The managers in Squid Game present the illusion of choice, performing an ideal of liberal democracy by strictly enforcing rules or allowing the players to collectively leave. During a vote that takes place in the series, the masks go as far as affecting bourgeois outrage at attempts to ‘subvert’ their ‘free and fair’ elections, ‘We will not condone any act that impedes this democratic process.’ This obscures the artifice, naturalising the games by hiding the economic coercion that allows for them. Hwang is not coy, a character states the situation bluntly, ‘Just as bad out there as it is in here.’ The contrast between ‘out there’ and ‘here’ is false, South Korea’s hyper-stratified, oppressive society is the truest antagonist.

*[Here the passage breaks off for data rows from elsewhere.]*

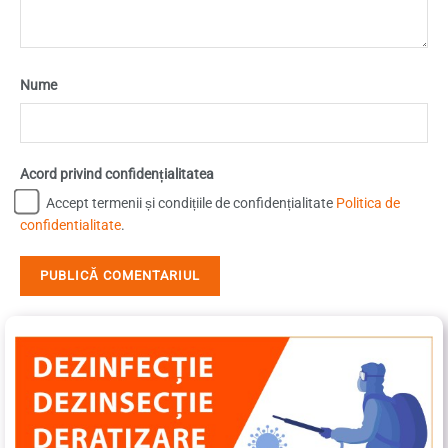
Nume
Acord privind confidențialitatea
Accept termenii și condițiile de confidențialitate
Politica de
confidentialitate
.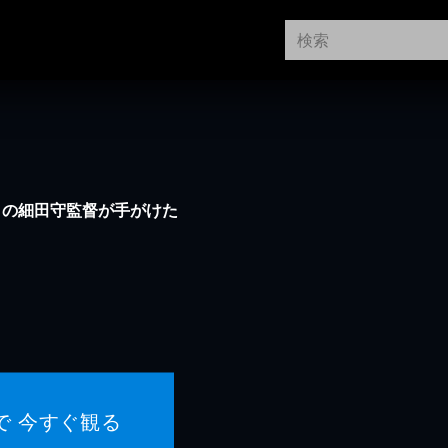
』の細田守監督が手がけた
で 今すぐ観る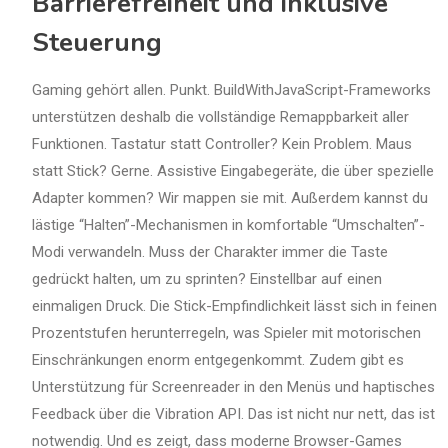
Barrierefreiheit und inklusive
Steuerung
Gaming gehört allen. Punkt. BuildWithJavaScript-Frameworks
unterstützen deshalb die vollständige Remappbarkeit aller
Funktionen. Tastatur statt Controller? Kein Problem. Maus
statt Stick? Gerne. Assistive Eingabegeräte, die über spezielle
Adapter kommen? Wir mappen sie mit. Außerdem kannst du
lästige “Halten”-Mechanismen in komfortable “Umschalten”-
Modi verwandeln. Muss der Charakter immer die Taste
gedrückt halten, um zu sprinten? Einstellbar auf einen
einmaligen Druck. Die Stick-Empfindlichkeit lässt sich in feinen
Prozentstufen herunterregeln, was Spieler mit motorischen
Einschränkungen enorm entgegenkommt. Zudem gibt es
Unterstützung für Screenreader in den Menüs und haptisches
Feedback über die Vibration API. Das ist nicht nur nett, das ist
notwendig. Und es zeigt, dass moderne Browser-Games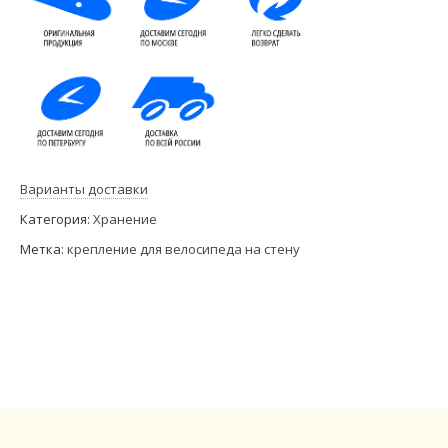
Варианты доставки
Категория:
Хранение
Метка:
крепление для велосипеда на стену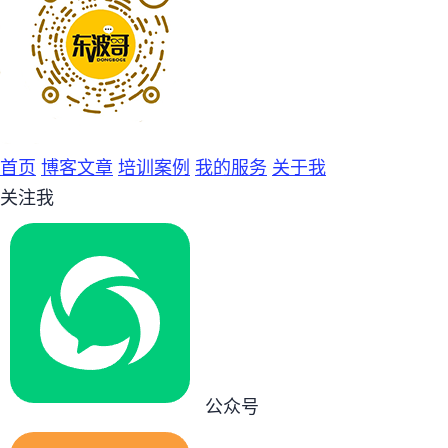
首页
博客文章
培训案例
我的服务
关于我
关注我
公众号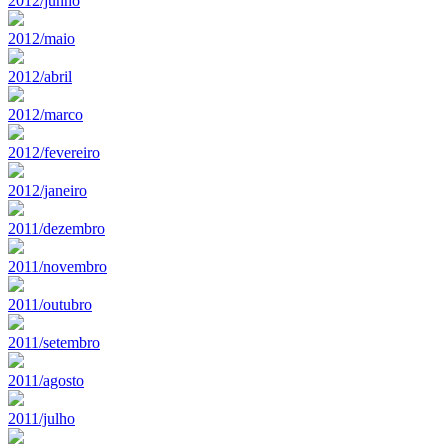
2012/junho
2012/maio
2012/abril
2012/marco
2012/fevereiro
2012/janeiro
2011/dezembro
2011/novembro
2011/outubro
2011/setembro
2011/agosto
2011/julho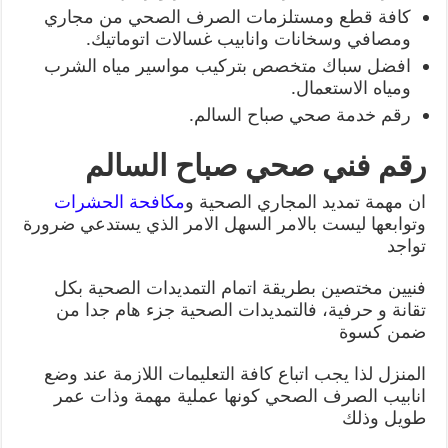
كافة قطع ومستلزمات الصرف الصحي من مجاري
ومصافي وسخانات وانابيب غسالات اتوماتيك.
افضل سباك متخصص بتركيب مواسير مياه الشرب
ومياه الاستعمال.
رقم خدمة صحي صباح السالم.
رقم فني صحي صباح السالم
ان مهمة تمديد المجاري الصحية و
مكافحة الحشرات
وتوابعها ليست بالامر السهل الامر الذي يستدعي ضرورة
تواجد
فنيين مختصين بطريقة اتمام التمديدات الصحية بكل
تقانة و حرفية، فالتمديدات الصحية جزء هام جدا من
ضمن كسوة
المنزل لذا يجب اتباع كافة التعليمات اللازمة عند وضع
انابيب الصرف الصحي كونها عملية مهمة وذات عمر
طويل وذلك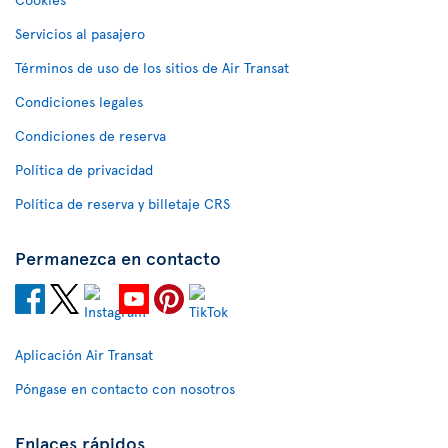
Servicios al pasajero
Términos de uso de los sitios de Air Transat
Condiciones legales
Condiciones de reserva
Política de privacidad
Política de reserva y billetaje CRS
Permanezca en contacto
Aplicación Air Transat
Póngase en contacto con nosotros
Enlaces rápidos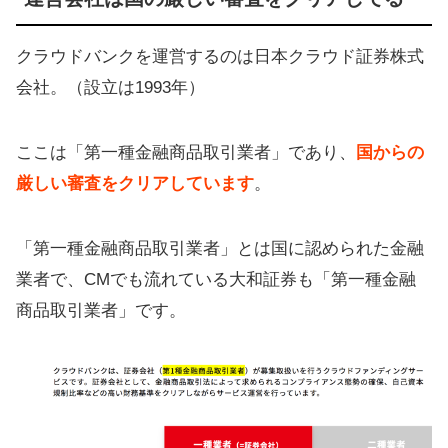
クラウドバンクを運営するのは日本クラウド証券株式
会社。（設立は1993年）
ここは「第一種金融商品取引業者」であり、
国からの
厳しい審査をクリアしています
。
「第一種金融商品取引業者」とは国に認められた金融
業者で、CMでも流れている大和証券も「第一種金融
商品取引業者」です。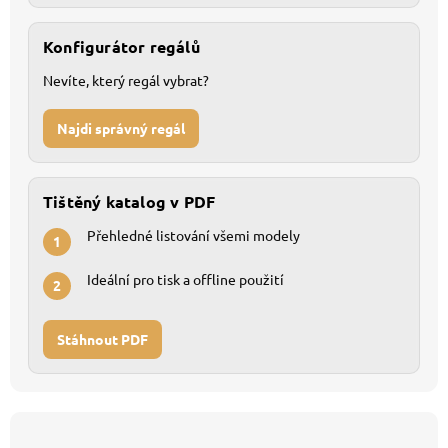
Konfigurátor regálů
Nevíte, který regál vybrat?
Najdi správný regál
Tištěný katalog v PDF
Přehledné listování všemi modely
1
Ideální pro tisk a offline použití
2
Stáhnout PDF
Z
á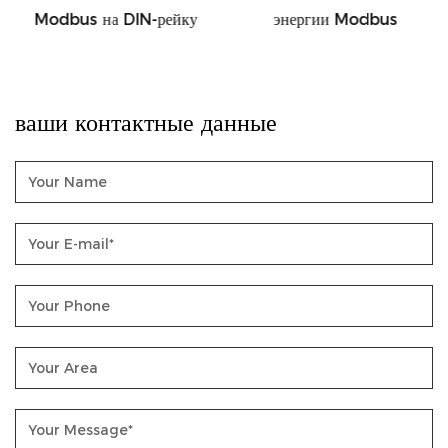
Modbus на DIN-рейку
энергии Modbus
ваши контактные данные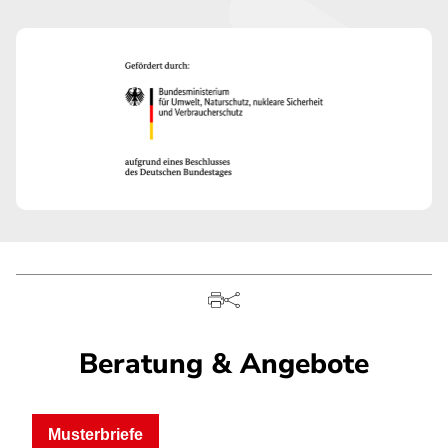
Beratung & Angebote
Musterbriefe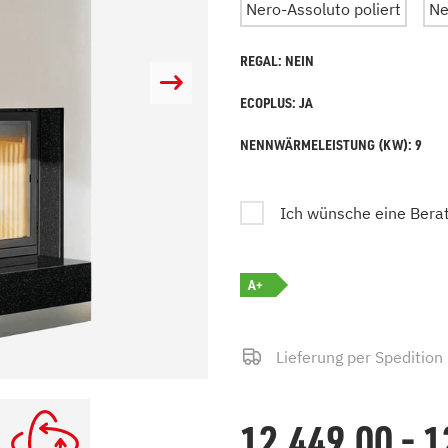
Nero-Assoluto poliert
Ne
zu Öl und Gas
E bis G
 mit Kamin
H bis N
REGAL: NEIN
kessel
O bis S
llets
T bis Z
ECOPLUS: JA
NENNWÄRMELEISTUNG (KW): 9
Ich wünsche eine Bera
A+
Lieferung per Spedition
12.449,00 - 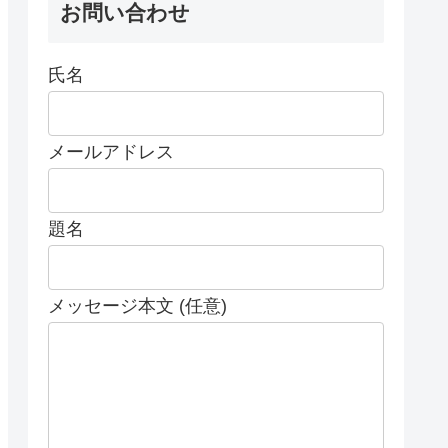
お問い合わせ
氏名
メールアドレス
題名
メッセージ本文 (任意)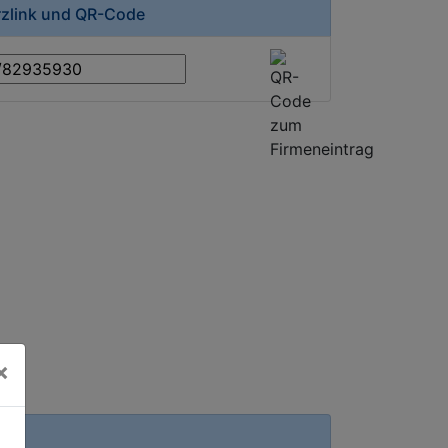
rzlink und QR-Code
×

As mentioned, Netflix is a part of the Social Industry, The Wall, and thus what the show satirises. It is a lucrative business exploiting for profit. For example, it often pink washes, assuming the trappings of queer culture in shows like She-Ra (2018-20) or pro-trans documentaries such as Disclosure (2020), while elsewhere playing up anti-queer sentiments. Egregiously, they host homophobic and transphobic content like court comedian Dave Chapelle, whose act includes bemoaning ‘the alphabet people’ (a cheap dig at LGBTQI+ identities). When workers protested, Netflix fires them. If Squid Game concerns the privation of solidarity, what about paying for Netflix? We can be sceptical of consumer activism, but what of alleged ‘socialists’ siding with a multi-billion dollar, tax-dodging company against the oppressed?

Hwang is an effective storyteller. The series’ horror is so chilling partly because of the conceit of using children’s games. Any fan of horror knows the genre often deftly juxtaposes vulnerability and innocence with foreboding threats. Hence so many slasher victims murdered in their beds; doll and clown monsters; demonically possessed girls, etc. The contrast of frivolous kid’s games and slaughter leaves an impression. It is foreshadowed in the titular game, in an opening prelude, and during an early episode when the protagonist wins his daughter an arcade-machine gift, not realising it is a novelty cigarette-lighter handgun. There are many more brilliant touches: aspiration and inter-class resentments; religious escapism; South Korean labour conflicts; the politics of anti-immigration; gender and racial hierarchies; pastiches of liberal equality and meritocracy.

Like every series, Squid Game is a collaborative work involving enormous expenditure on various talents, credited and not. Jung Jae-il (composer for Parasite), with Park Min-ju and Kim Sung-soo’s assistance, create a tense, eerie score. The cast are compelling; Lee Jung-jae stands out as gambling-addicted chancer Seong Gi-hun, a role demanding versatility. Costumes and sets are all spectacular, as bold colour schemes blend with whimsical architecture. (Passageways linking the games are modelled on M. C. Escher’s surrealist stairways.) There is little to take issue in the execution, helping to explain how it touched such a cord.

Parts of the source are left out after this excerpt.